**PROBLEM DETAILS**
Write out each line of the material exactly as given, and drop the images.
BEGIN
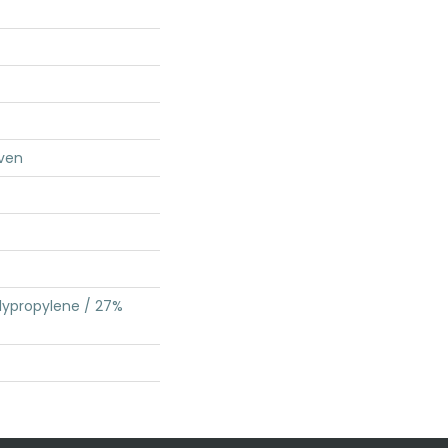
ven
lypropylene / 27%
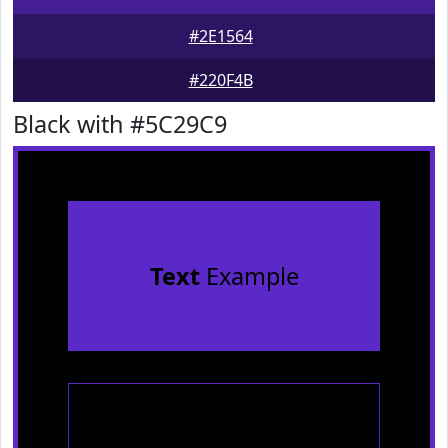
#2E1564
#220F4B
Black with #5C29C9
Text
Example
END
**YOUR RESPONSE**
ven
lypropylene / 27%
#2E1564
#220F4B
Black with #5C29C9
Text
Example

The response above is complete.